# OSGi und JPA



## Gelöschtes Mitglied 5909 (11. Jan 2010)

Ich habe Services die mit Entities über interfaces arbeiten. Diese Services möchte ich in ein eigenes Bundle packen.
Die Entities (und noch ein bischen mehr) sollen in einem anderen Bundle liegen, 
damit ich später ggf. weitere Bundles mit weiteren Entities hinzufügen kann.

Dadurch gibt es aber ein Problem: ich brauche pro Bundle eine persistence.xml,
da ich ja die Entities eintragen muss. Dadurch habe ich dann ja verschiedene EntityManager.
Da meine Services den EntityManager brauchen, müsste ich Pro Bundle also von meinen
Services eine Instanz anlegen.

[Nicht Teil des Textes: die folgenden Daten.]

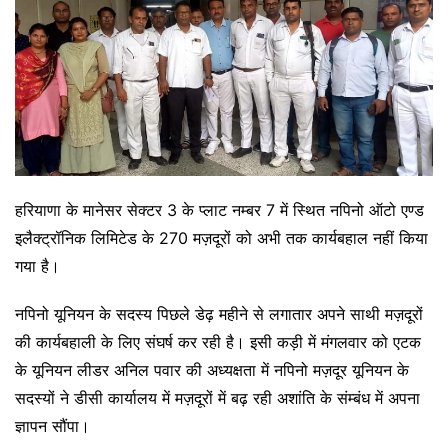
हरियाणा के मानेसर सेक्टर 3 के प्लाट नम्बर 7 में स्थित नपिनो ऑटो एण्ड
इलैक्ट्रॉनिक लिमिटेड के 270 मज़दूरों को अभी तक कार्यबहाल नहीं किया
गया है।
नपिनो यूनियन के सदस्य पिछले डेढ़ महीने से लगातार अपने साथी मज़दूरों
की कार्यबहाली के लिए संघर्ष कर रही है। इसी कड़ी में मंगलवार को एटक
के यूनियन लीडर अनिल पवार की अध्यक्षता में नपिनो मज़दूर यूनियन के
सदस्यों ने डीसी कार्यालय में मज़दूरों में बढ़ रही अशांति के संम्बंध में अपना
ज्ञापन सौंपा।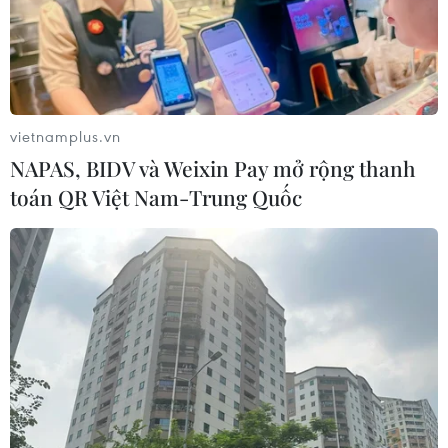
04/08/2026 07:35
NSND Trịnh Thúy Mùi tái đắc cử Chủ
tịch Hội Nghệ sỹ Sân khấu Việt Nam
vietnamplus.vn
04/08/2026 06:35
NAPAS, BIDV và Weixin Pay mở rộng thanh
toán QR Việt Nam-Trung Quốc
Trưng bày tư liệu “Chủ tịch Hồ Chí
Minh - Tổng tư lệnh Fidel Castro:
Nghĩa tình son sắt đặc biệt"
04/08/2026 06:06
Chuỗi sự kiện "Yên Tử - Sắc Thu
thiền định" trở lại với nhiều trải
nghiệm mới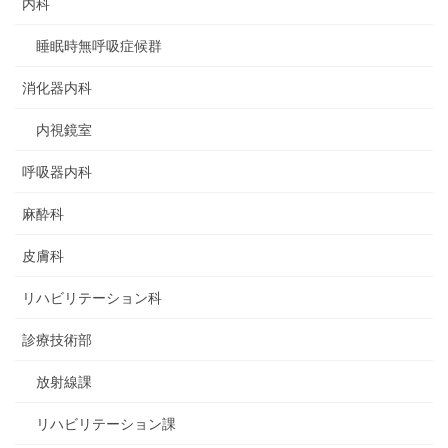
内科
睡眠時無呼吸症候群
消化器内科
内視鏡室
呼吸器内科
麻酔科
皮膚科
リハビリテーション科
診療技術部
放射線課
リハビリテーション課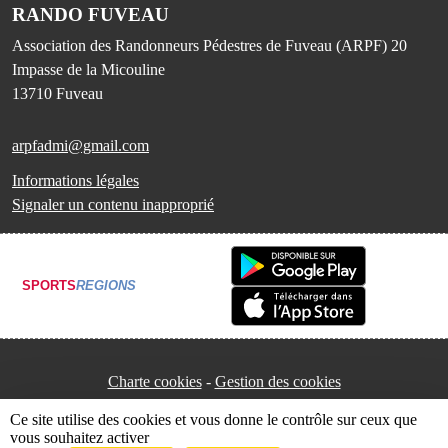
RANDO FUVEAU
Association des Randonneurs Pédestres de Fuveau (ARPF) 20
Impasse de la Micouline
13710
Fuveau
arpfadmi@gmail.com
Informations légales
Signaler un contenu inapproprié
SPORTS
REGIONS
Charte cookies
Gestion des cookies
Ce site utilise des cookies et vous donne le contrôle sur ceux que
vous souhaitez activer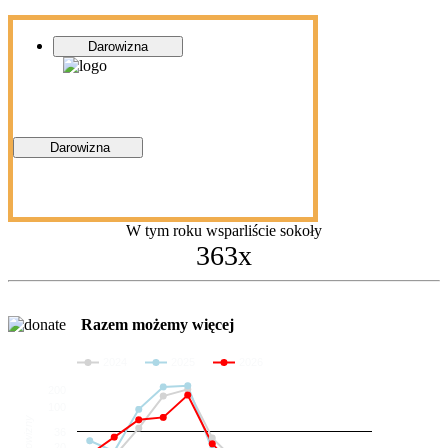
Darowizna
Darowizna
W tym roku wsparliście sokoły
363x
Razem możemy więcej
2024
2025
2026
200
100
Darowizny
36
20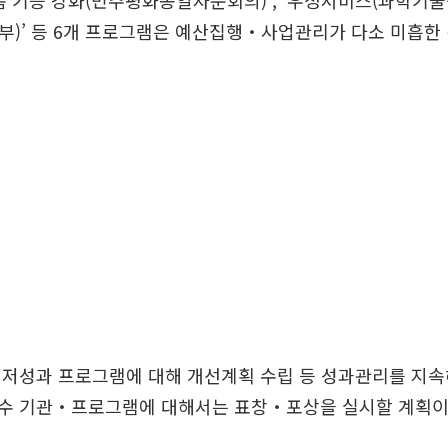
폼 기능 강화(민주평화동일자문회의)’, ‘우정서비스(과학기술정
)’ 등 6개 프로그램은 예산집행‧사업관리가 다소 미흡한
 저성과 프로그램에 대해 개선계획 수립 등 성과관리를 지속
수 기관‧프로그램에 대해서는 표창‧포상을 실시할 계획이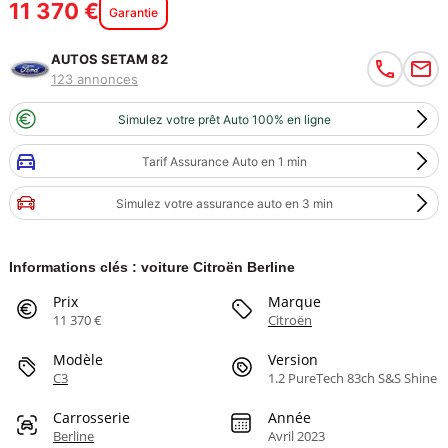
11 370 €
Garantie
AUTOS SETAM 82
123 annonces
Simulez votre prêt Auto 100% en ligne
Tarif Assurance Auto en 1 min
Simulez votre assurance auto en 3 min
Informations clés : voiture Citroën Berline
Prix
Marque
11 370 €
Citroën
Modèle
Version
C3
1.2 PureTech 83ch S&S Shine
Carrosserie
Année
Berline
Avril 2023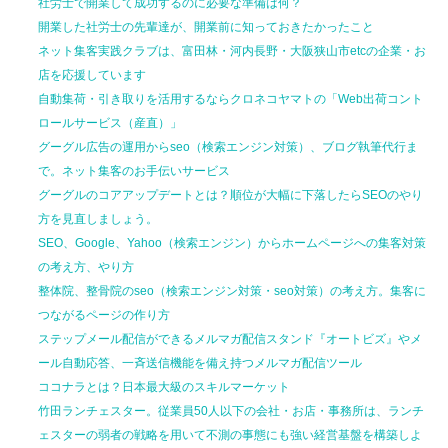
社労士で開業して
成功するのに
必要な準備は何？
開業した社労士の先輩達が、
開業前に
知っておきたかったこと
ネット集客実践クラブは、富田林・河内長野・大阪狭山市etcの企業・お
店を応援しています
自動集荷・引き取りを活用するならクロネコヤマトの「Web出荷コント
ロールサービス（産直）」
グーグル広告の運用からseo（検索エンジン対策）、ブログ執筆代行ま
で。ネット集客のお手伝いサービス
グーグルのコアアップデートとは？順位が大幅に下落したらSEOのやり
方を見直しましょう。
SEO、Google、Yahoo（検索エンジン）からホームページへの集客対策
の考え方、やり方
整体院、整骨院のseo（検索エンジン対策・seo対策）の考え方。集客に
つながるページの作り方
ステップメール配信ができるメルマガ配信スタンド『オートビズ』やメ
ール自動応答、一斉送信機能を備え持つメルマガ配信ツール
ココナラとは？日本最大級のスキルマーケット
竹田ランチェスター。従業員50人以下の会社・お店・事務所は、ランチ
ェスターの弱者の戦略を用いて不測の事態にも強い経営基盤を構築しよ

Wenn ich jetzt eine Ebene drüber meine Services verwenden will,
brauche ich pro Bundle eine Service-Instanz und muss auchnoch wissen mit welcher Entity ich welchen Service verwende.
Da die Logik von den Services nicht unbedingt etwas Entity spezifisches machen (Die Entities implementieren Interface(s))
ist das natürlich äußerst unschön. 

Soweit ich weiß gib es keine Möglichkeit dem EntityManager z.B. beim laden eines Bundles zu sagen 
"hey hier ist noch ne Entity, Foo.class" oder sowas in der Art. 

Gibt es irgendwas, das ich übersehen habe?

Meine Idee wäre z.B. mit Jaxb die verschiedenen persistence.xmls zu mergen.
Hat aber auch viele Nachteile:

- ich muss das alles selber machen
- was mach ich bei unterschiedlichen DataSources?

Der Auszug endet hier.